In the semiconductor nanostructures work group, fundamental materials research comprises the conversion of light into other energy forms for photovoltaic and sensor applications and photo-driven hydrogen production. The materials used for this purpose are nanostructured in a targeted manner to obtain model systems for fundamental research and novel characteristics, in particular for the development of innovative application concepts.

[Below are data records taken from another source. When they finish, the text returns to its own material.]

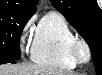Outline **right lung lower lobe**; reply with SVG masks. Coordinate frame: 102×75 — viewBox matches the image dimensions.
Instances as JSON below:
<instances>
[{"mask_svg": "<svg viewBox=\"0 0 102 75\" xmlns=\"http://www.w3.org/2000/svg\"><path fill=\"white\" fill-rule=\"evenodd\" d=\"M5 63L15 64L16 61L15 60H12V59H2V60H0V64H5Z\"/></svg>", "mask_w": 102, "mask_h": 75, "instance_id": "right-lung-lower-lobe-1", "label": "right lung lower lobe"}]
</instances>
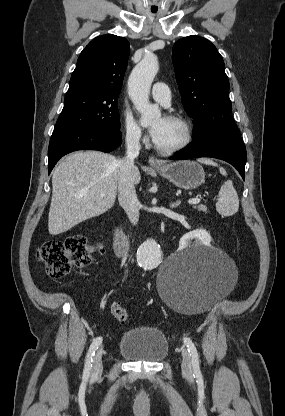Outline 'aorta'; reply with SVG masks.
Wrapping results in <instances>:
<instances>
[{"label":"aorta","mask_w":285,"mask_h":416,"mask_svg":"<svg viewBox=\"0 0 285 416\" xmlns=\"http://www.w3.org/2000/svg\"><path fill=\"white\" fill-rule=\"evenodd\" d=\"M159 69L157 58L153 55L144 57L133 69L128 82L129 96L141 114V124L148 125L161 112L158 106L149 102L152 82ZM160 246L154 239L143 242L137 251V262L144 269H153L160 264Z\"/></svg>","instance_id":"762f6f07"}]
</instances>
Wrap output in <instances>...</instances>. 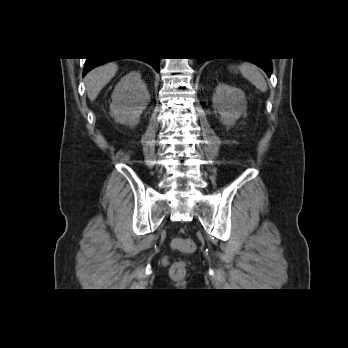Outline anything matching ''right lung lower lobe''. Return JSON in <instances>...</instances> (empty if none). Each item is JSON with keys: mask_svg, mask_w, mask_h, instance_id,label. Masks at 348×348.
<instances>
[{"mask_svg": "<svg viewBox=\"0 0 348 348\" xmlns=\"http://www.w3.org/2000/svg\"><path fill=\"white\" fill-rule=\"evenodd\" d=\"M109 61H112V60H108L104 58H87L84 71H83V76H85L91 69ZM143 61L150 64L157 72H159V58H149Z\"/></svg>", "mask_w": 348, "mask_h": 348, "instance_id": "right-lung-lower-lobe-1", "label": "right lung lower lobe"}]
</instances>
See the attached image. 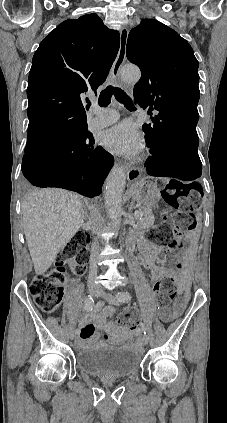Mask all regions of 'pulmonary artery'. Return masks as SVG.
Here are the masks:
<instances>
[{"mask_svg":"<svg viewBox=\"0 0 227 423\" xmlns=\"http://www.w3.org/2000/svg\"><path fill=\"white\" fill-rule=\"evenodd\" d=\"M95 117L90 120V129L100 130L118 122L119 113L114 109L93 107Z\"/></svg>","mask_w":227,"mask_h":423,"instance_id":"e3ab8cb5","label":"pulmonary artery"}]
</instances>
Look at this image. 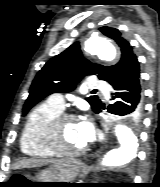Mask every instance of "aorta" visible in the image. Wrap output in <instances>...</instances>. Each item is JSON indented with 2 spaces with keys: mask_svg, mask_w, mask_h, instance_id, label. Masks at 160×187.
Listing matches in <instances>:
<instances>
[{
  "mask_svg": "<svg viewBox=\"0 0 160 187\" xmlns=\"http://www.w3.org/2000/svg\"><path fill=\"white\" fill-rule=\"evenodd\" d=\"M84 49L87 53L96 55L105 61H112L117 55L113 43L102 35H92L85 42ZM115 136L118 146L106 152L101 162L104 167L124 165L136 155L138 138L133 129L125 124H117L115 127Z\"/></svg>",
  "mask_w": 160,
  "mask_h": 187,
  "instance_id": "obj_1",
  "label": "aorta"
}]
</instances>
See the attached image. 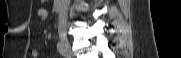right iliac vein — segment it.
<instances>
[{
  "mask_svg": "<svg viewBox=\"0 0 181 58\" xmlns=\"http://www.w3.org/2000/svg\"><path fill=\"white\" fill-rule=\"evenodd\" d=\"M61 43L64 46V48L66 49V51L71 53V46H70V43H69L67 37L61 36Z\"/></svg>",
  "mask_w": 181,
  "mask_h": 58,
  "instance_id": "63e3f726",
  "label": "right iliac vein"
}]
</instances>
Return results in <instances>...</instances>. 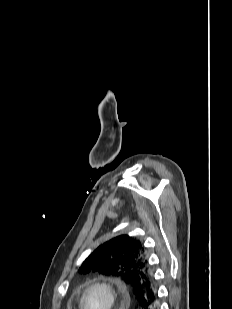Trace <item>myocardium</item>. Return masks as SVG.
I'll return each instance as SVG.
<instances>
[{"mask_svg": "<svg viewBox=\"0 0 232 309\" xmlns=\"http://www.w3.org/2000/svg\"><path fill=\"white\" fill-rule=\"evenodd\" d=\"M99 288L105 292V294L108 296L109 303L106 307V309H114L117 302H118V297L119 293L116 289V287L107 282V281H101L97 280L92 283H90L83 291L81 299H80V309H86V296L89 291L92 289Z\"/></svg>", "mask_w": 232, "mask_h": 309, "instance_id": "f54148a6", "label": "myocardium"}]
</instances>
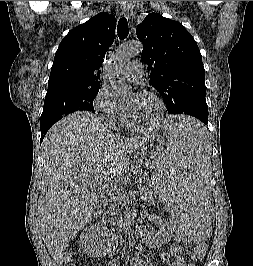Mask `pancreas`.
<instances>
[{
	"instance_id": "obj_1",
	"label": "pancreas",
	"mask_w": 253,
	"mask_h": 266,
	"mask_svg": "<svg viewBox=\"0 0 253 266\" xmlns=\"http://www.w3.org/2000/svg\"><path fill=\"white\" fill-rule=\"evenodd\" d=\"M138 181L141 183L140 190H141V196L144 199V201H153V192L149 191L146 182V174L141 172L138 174ZM118 192V193H117ZM110 199L109 202H113L112 204L108 205V208L106 211H104L103 218L105 222L109 223L110 225L114 224L116 217L119 213V205L125 203L128 201V197L124 193L123 189L120 188L115 192H112L109 194Z\"/></svg>"
}]
</instances>
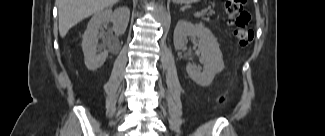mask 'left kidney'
<instances>
[{
  "instance_id": "left-kidney-1",
  "label": "left kidney",
  "mask_w": 325,
  "mask_h": 136,
  "mask_svg": "<svg viewBox=\"0 0 325 136\" xmlns=\"http://www.w3.org/2000/svg\"><path fill=\"white\" fill-rule=\"evenodd\" d=\"M188 37L198 39V49L201 52L203 70L190 63L186 66L188 76L198 85L209 86L216 74L224 69L222 52L217 39L203 23L193 24L180 20L174 30V46L177 50L186 48Z\"/></svg>"
}]
</instances>
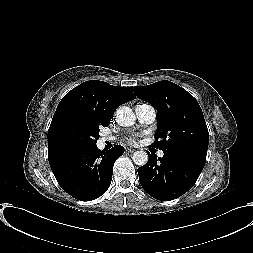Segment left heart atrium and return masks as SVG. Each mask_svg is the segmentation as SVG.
Returning <instances> with one entry per match:
<instances>
[{
	"instance_id": "obj_1",
	"label": "left heart atrium",
	"mask_w": 253,
	"mask_h": 253,
	"mask_svg": "<svg viewBox=\"0 0 253 253\" xmlns=\"http://www.w3.org/2000/svg\"><path fill=\"white\" fill-rule=\"evenodd\" d=\"M129 142H135V138L134 137H131L130 139H129Z\"/></svg>"
}]
</instances>
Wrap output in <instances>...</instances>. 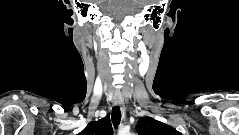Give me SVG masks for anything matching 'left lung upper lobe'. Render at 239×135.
I'll return each mask as SVG.
<instances>
[{
    "label": "left lung upper lobe",
    "instance_id": "5c2ea615",
    "mask_svg": "<svg viewBox=\"0 0 239 135\" xmlns=\"http://www.w3.org/2000/svg\"><path fill=\"white\" fill-rule=\"evenodd\" d=\"M136 130L139 135H181L173 127L151 117L139 119Z\"/></svg>",
    "mask_w": 239,
    "mask_h": 135
}]
</instances>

The current focus of research includes the following topics, which are being processed both experimentally and with the help of theoretical models:
- Highly-ordered supramolecular chromophore structures for organic and hybrid solar cells and organic light-emitting diodes (OLEDs): The (molecularly-thin) thin films of organic chromophores can be assembled to model layer systems with a defined morphology and interfaces in order to carry out a detailed study of charge separation and transport at the interfaces. Furthermore, strongly directional optical properties can be implemented that can be used as non-Lambert emitters for OLEDs and in novel semi-transparent solar cells.
- Silicon nanostructures for photo-driven hydrogen production: Silicon-based nanostructures have a series of excellent physical and chemical properties that make them ideal for different applications, including photo-driven hydrogen production. In this group, fundamental aspects of hydrogen production based on silicon nanostructures, such as charge carrier transport, mechanisms of photocatalysis, and methods of nanostructuring, are researched and optimized.
- Molecular sensors for the detection of small molecules in the breath or surrounding air: Molecular sensor layers are developed using electronic noses to detect physiologically relevant molecules such as nitrogen or carbon oxides. These layers reversibly bind analytes, can be electronically or photonically read, and allow the development of inexpensive organic alternatives to classic electronic noses based on inorganic semiconductors.
- Inorganic semiconductor nanostructures for cancer theranostics: New approaches to the in vitro and in vivo visualization and biodegradation of silicon nanoparticles in cancer cells/tumors through linear and nonlinear optical imaging methods are being tested. The results show new prospects for multimodal visualization, in particular to determine the absorption and chemical composition of silicon nanoparticles and their distribution in tumor cells. These findings lay the foundation for the use of silicon nanoparticles as highly-efficient theranostic substances in personalized therapies.
Processes and Methods
In this work group, the following processes and characterization methods are applied:
- Production and structuring of thin (in)organic layers: Top-down and bottom-up technologies and thin-film technology (CVD, ALD, PVD), lithography, chemical methods for nanostructuring and surface modification, Langmuir-Blodgett (LB) and Langmuir-Schäfer technology (LB: standard and alternate depositions, temperature control, light-dark measurements, R2R integration), XRD, EBSD, EDX, electron and ion microscopy; SEM, TEM, FIB
- Spectroscopic methods: Standard absorption, emission (polarization and angle-dependent), and fluorescence excitation spectroscopy, online fluorescence monitoring of LB processes, photothermal deflection spectroscopy (PDS), external quantum efficiency (EQE) measurements, electroluminescence (EL), ellipsometry, and UV-Vis spectroscopy
- Molecular mechanical and quantum chemical simulations: Geometric optimization and conformer identification of large molecules, assessment of HLB values, calculation of absolute molecular orbital energy layers, absorption and emission spectra (with oscillation broadening), description of properties from molecular clusters to materials, and description of the photoexcitation dynamic (FMS, in cooperation with Prof. Martínez) and fluorescence lifetimes.